Le THCV, ou tétrahydrocannabivarine, est un cannabinoïde mineur naturellement présent dans certaines variétés de cannabis, généralement en faible quantité. La plante produit plus d’une centaine de cannabinoïdes identifiés, dont seuls le THC et le CBD sont présents en proportions dominantes chez la plupart des variétés. Le THCV appartient à la famille chimique des varines, qui comprend aussi le CBDV, ou cannabidivarine. Cette famille se distingue de la série principale par la longueur de la chaîne latérale de ses molécules.
Quelle est la différence entre le THC et le THCV ?
La différence tient à une seule portion de la molécule : la chaîne latérale fixée sur le cycle aromatique. Chez le THC, il s’agit d’un groupe pentyle formé de cinq atomes de carbone. Chez le THCV, c’est un groupe propyle formé de trois atomes de carbone, soit une chaîne plus courte de deux carbones. Le reste de l’architecture moléculaire est identique, ce qui explique la confusion fréquente entre les deux composés. Une revue publiée en 2025 dans Cannabis and Cannabinoid Research insiste sur la nécessité de les traiter séparément.
Comment la plante produit-elle du THCV ?
Les cannabinoïdes sont issus de précurseurs acides transformés par des enzymes. Pour la série principale, tout part du CBGA, l’acide cannabigérolique, converti en THCA ou en CBDA, qui deviennent THC et CBD par décarboxylation. Pour la série des varines, le point de départ est le CBGVA, bâti sur un acide au squelette plus court.
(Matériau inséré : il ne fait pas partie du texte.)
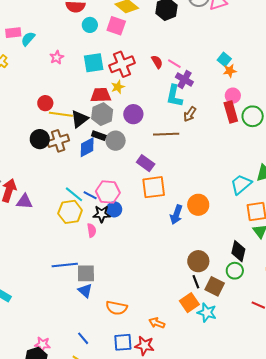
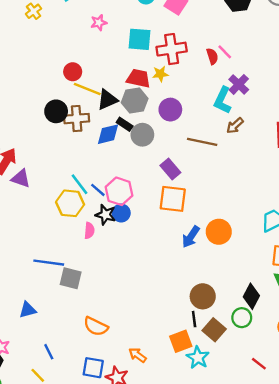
pink line: (174, 64) -> (225, 52), moved
blue triangle: (85, 291) -> (28, 310), moved, turned 49

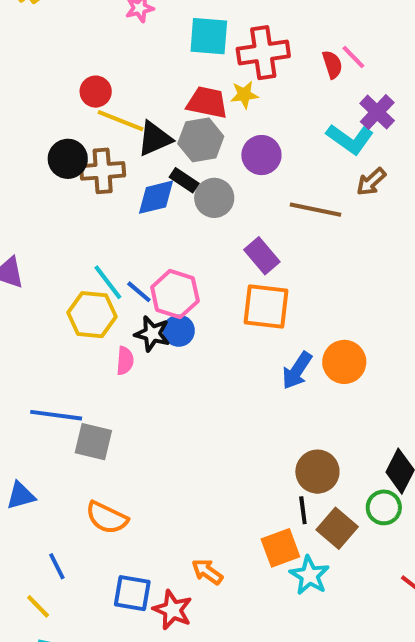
cyan L-shape: (223, 100) -> (350, 139), turned -80
orange semicircle: (96, 326) -> (107, 518), moved

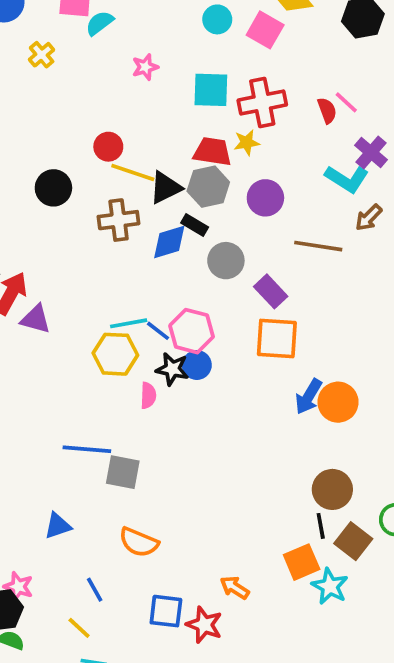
black circle: (68, 159) -> (53, 188), moved
gray circle: (214, 198) -> (226, 261), moved
cyan line: (108, 282) -> (129, 323), turned -60
orange circle: (344, 362) -> (338, 402), moved

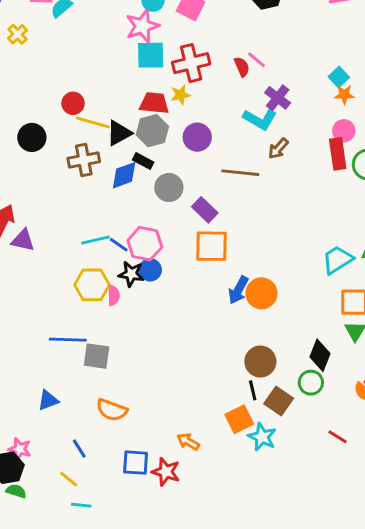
pink star: (145, 67) -> (142, 26), moved, size x1.6
yellow hexagon: (115, 354) -> (92, 285), moved

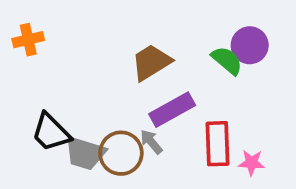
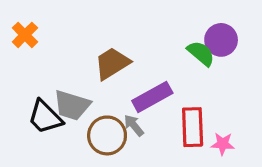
orange cross: (28, 40) -> (25, 35), turned -32
brown trapezoid: (151, 62) -> (112, 63), moved
gray trapezoid: (85, 153) -> (72, 105), moved

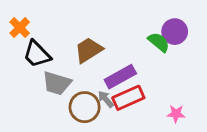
black trapezoid: (45, 117) -> (37, 54), moved
red rectangle: (193, 127) -> (128, 98), moved, turned 68

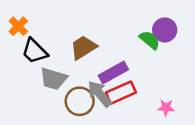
gray arrow: (106, 99) -> (100, 94), size x1.6

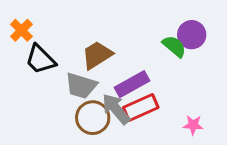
gray trapezoid: (53, 79) -> (81, 86), moved

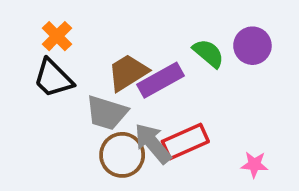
orange cross: (21, 30) -> (57, 36), moved
green semicircle: (174, 46) -> (208, 53), moved
purple rectangle: (132, 84) -> (160, 80), moved

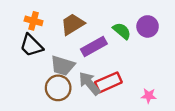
orange cross: (57, 36) -> (34, 21), turned -30
brown trapezoid: (128, 73) -> (73, 24), moved
brown circle: (122, 155) -> (58, 88), moved

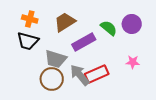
black trapezoid: (31, 45) -> (28, 41), turned -30
pink star: (149, 96) -> (133, 62), moved

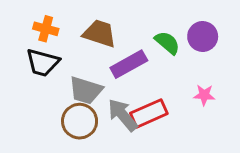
brown trapezoid: (65, 22) -> (100, 33), turned 50

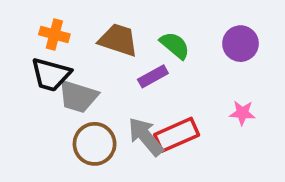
green semicircle: (167, 43) -> (175, 45), moved
purple rectangle: (129, 64) -> (153, 76), size x0.7
gray trapezoid: (86, 90) -> (78, 96), moved

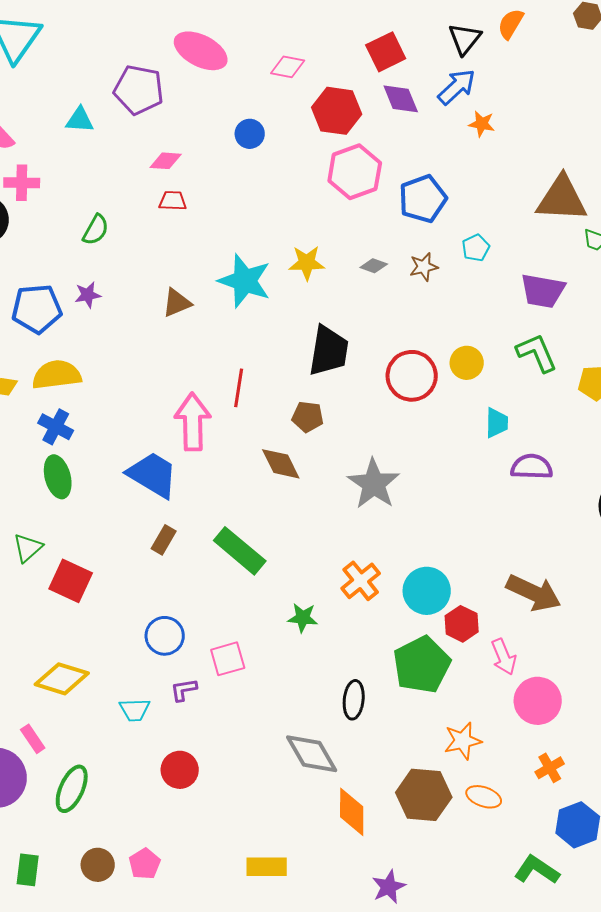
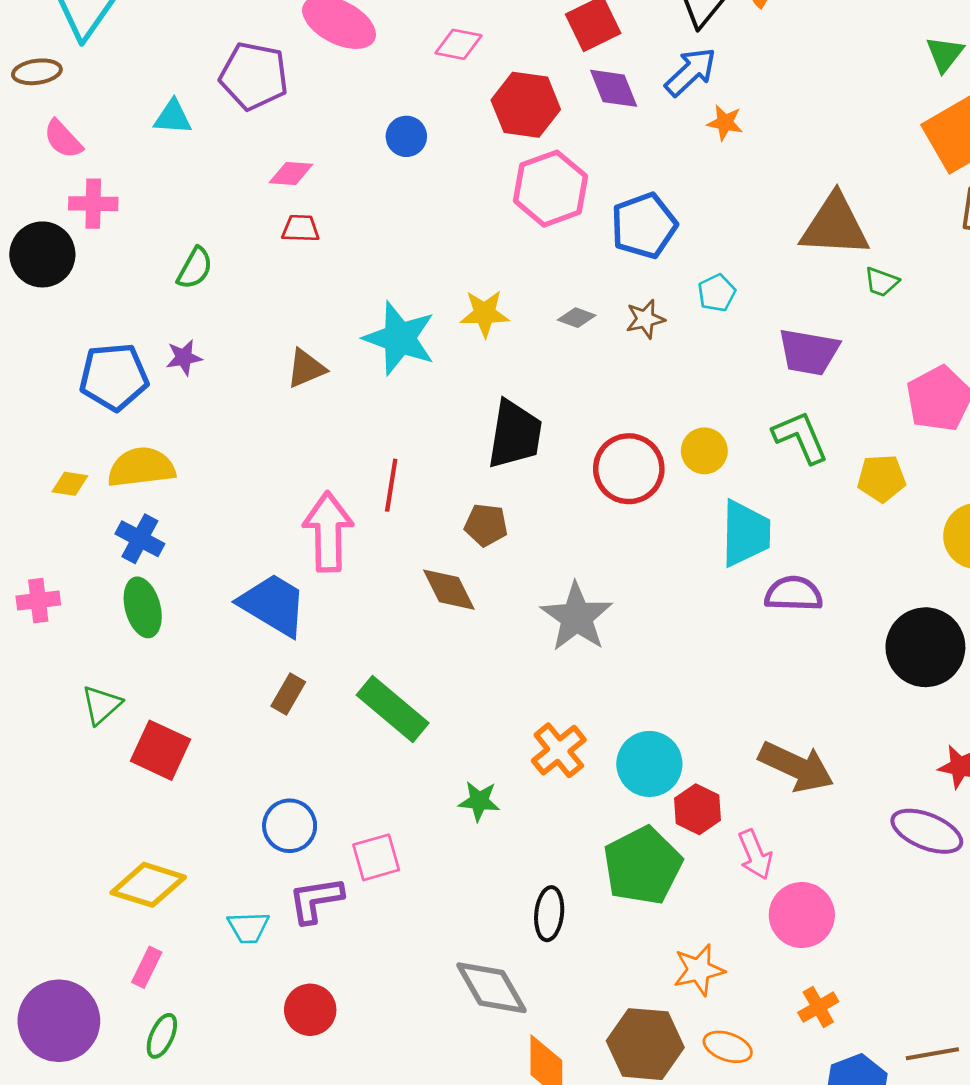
cyan trapezoid: (497, 423) -> (746, 533), size x1.6
purple L-shape: (184, 690) -> (316, 900), size x1.5
pink rectangle: (33, 739) -> (147, 967), moved, turned 60
green ellipse: (72, 789) -> (162, 1036), size x0.7

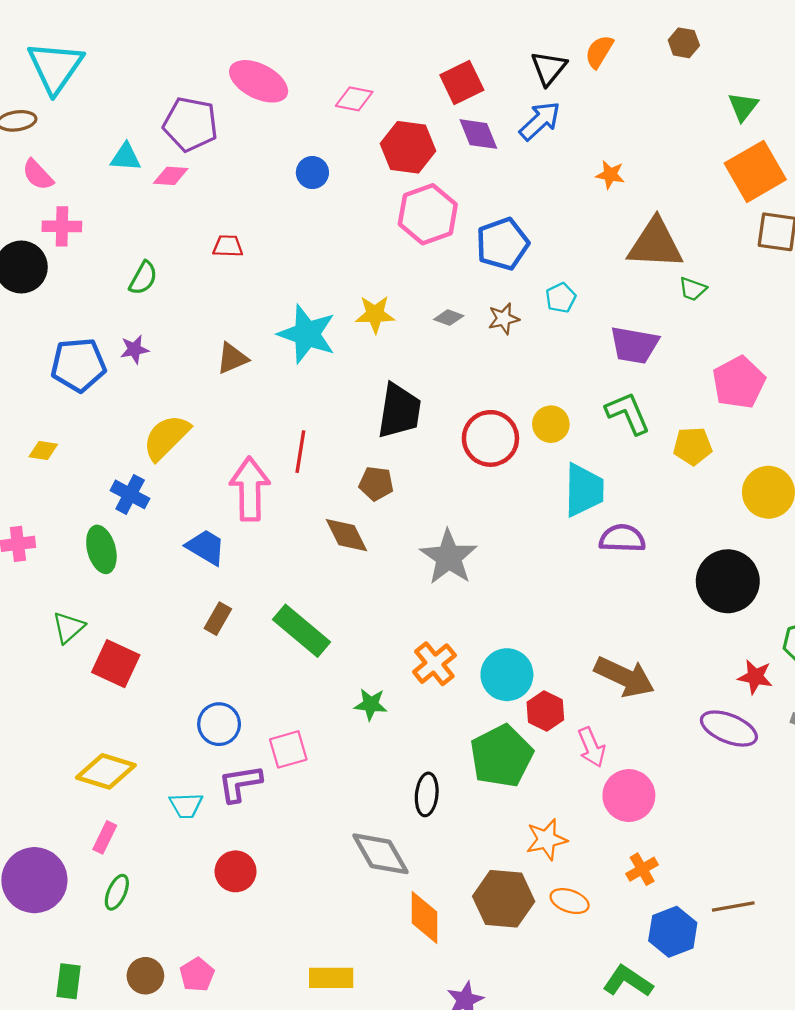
orange star: (725, 123) -> (610, 175), moved
pink diamond: (291, 173) -> (171, 176), moved
yellow semicircle: (141, 467) -> (166, 437), moved, turned -38
blue cross: (140, 539) -> (130, 494), moved
blue trapezoid: (273, 605) -> (206, 547), size x0.7

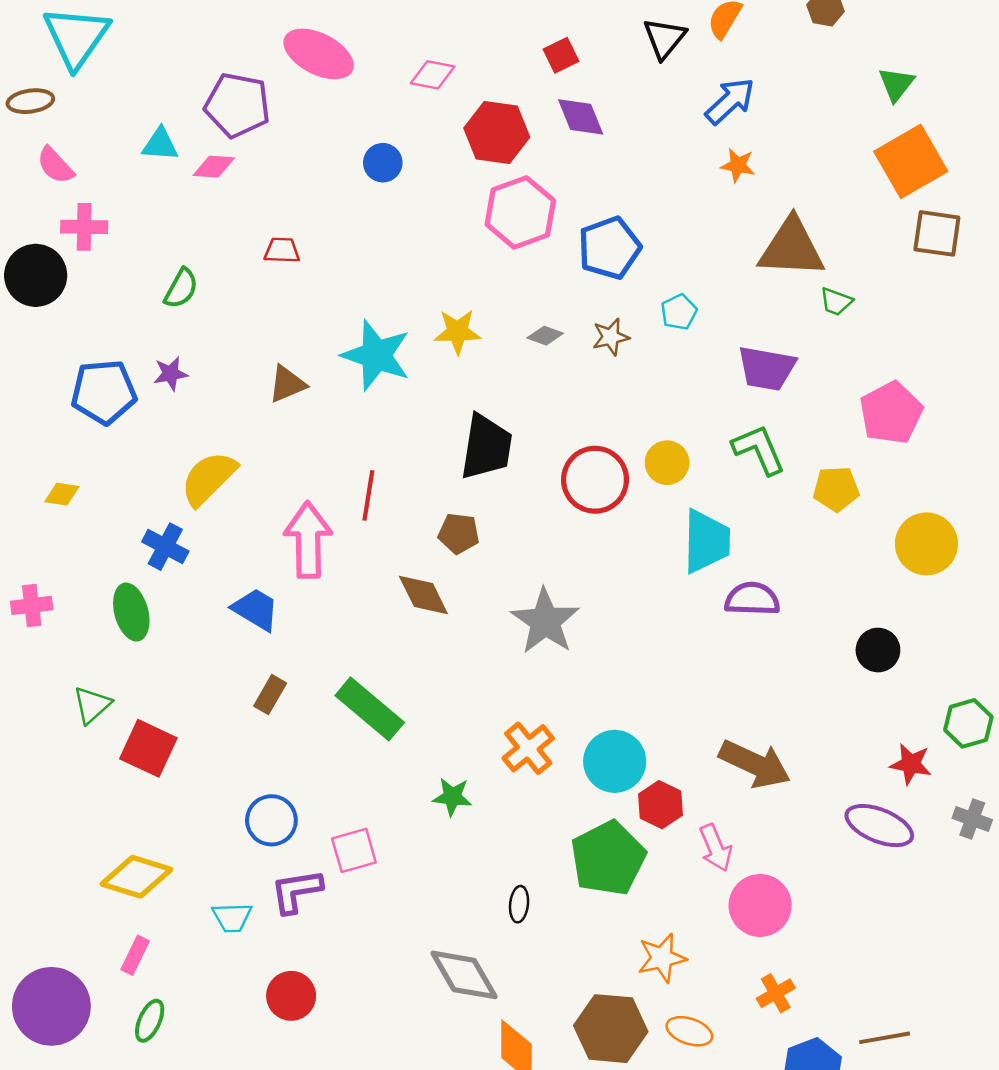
red square: (462, 82) -> (561, 55), size x0.7
blue arrow: (540, 121) -> (730, 101), moved
black circle: (728, 581) -> (878, 650), size x0.6
black ellipse: (427, 794) -> (519, 904), size x0.7

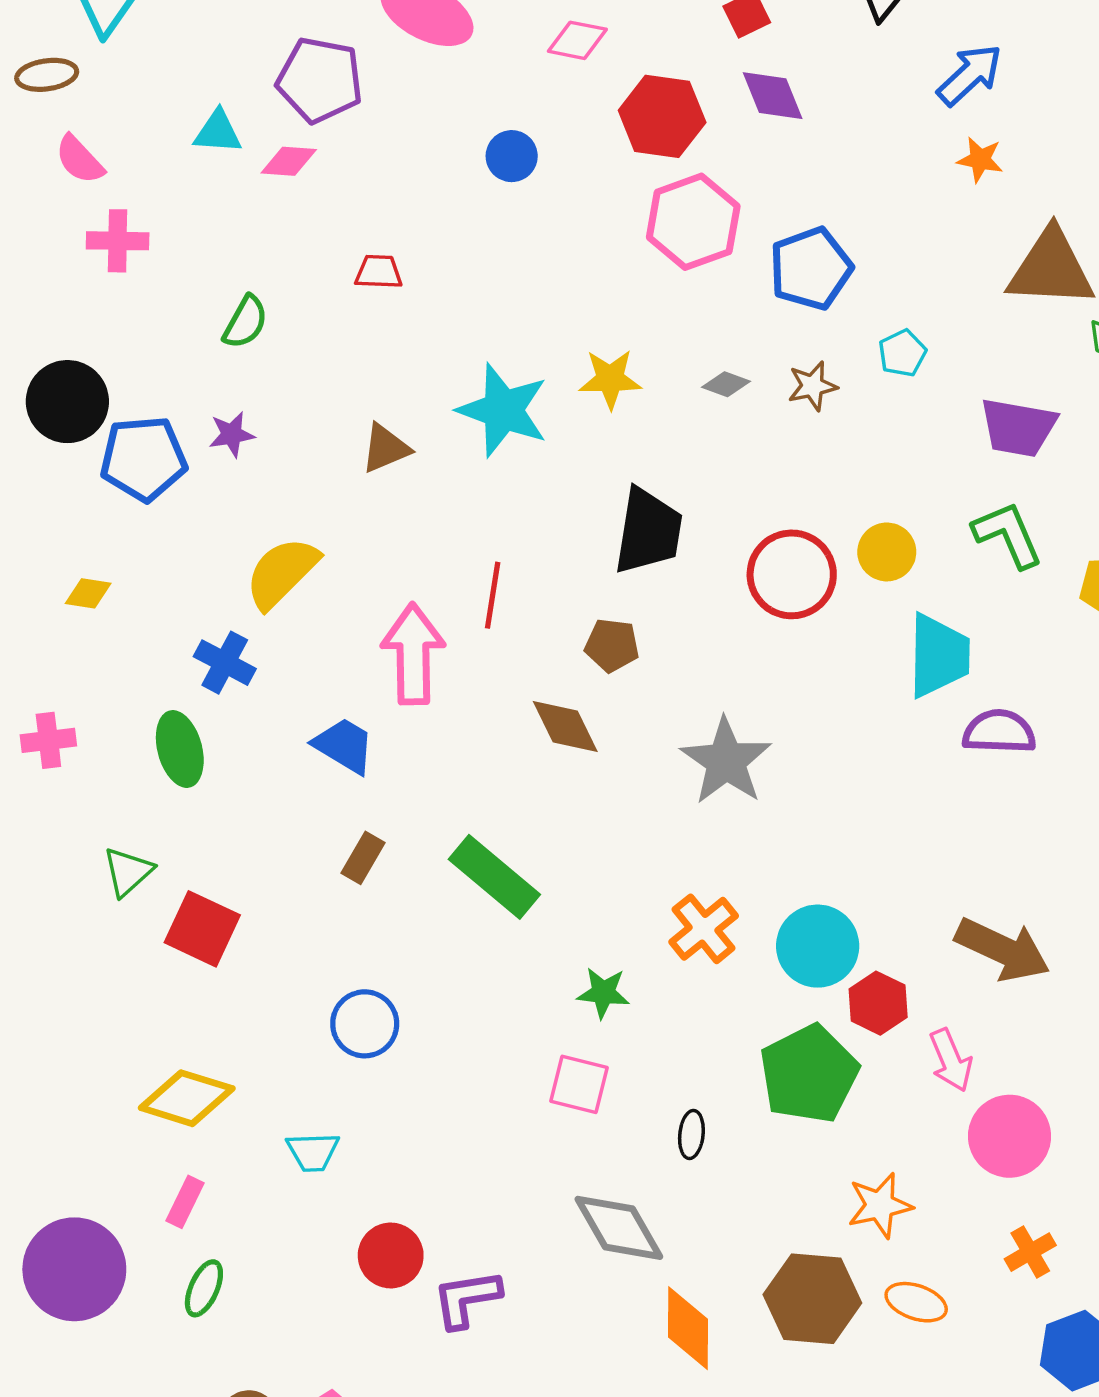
black circle: (36, 275) -> (67, 402), moved
pink square: (354, 850) -> (579, 1084), moved, turned 30
purple L-shape: (296, 891) -> (467, 1299), moved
Il donne le THCVA puis le THCV, ainsi que le CBDV. Les deux séries suivent donc des chemins parallèles depuis l’origine, et l’une ne se transforme pas en l’autre.
Quelles variétés contiennent du THCV ?
Les proportions varient fortement selon la génétique, et la majorité des variétés n’en contiennent que des traces. Les lignées historiquement associées à des proportions plus élevées de varines sont principalement des landraces africaines et asiatiques, en particulier d’Afrique australe, dont la Durban Poison sud-africaine est l’exemple le plus souvent cité. Ces populations se sont développées isolément pendant des siècles, d’où des profils chimiques atypiques. Les sélections européennes actuelles, orientées vers le CBD, en présentent très peu.
Le THCV est-il autorisé en France ?
Le cadre français repose sur l’arrêté du 30 décembre 2021, qui autorise le chanvre dont la teneur en THC reste inférieure à 0,3 %, à partir de variétés inscrites au Catalogue Commun Européen. Ce cadre est construit autour du THC et des molécules explicitement classées. Pour celles qui n’y figurent pas, l’ANSM peut proposer l’inscription de nouvelles substances sur la liste des stupéfiants, au vu des données dont elle dispose, comme elle l’a fait pour plusieurs cannabinoïdes de synthèse et semi-synthétiques. Un statut peut donc évoluer : il convient de se référer aux publications officielles en vigueur. Justbob ne commercialise aucun produit à base de THCV.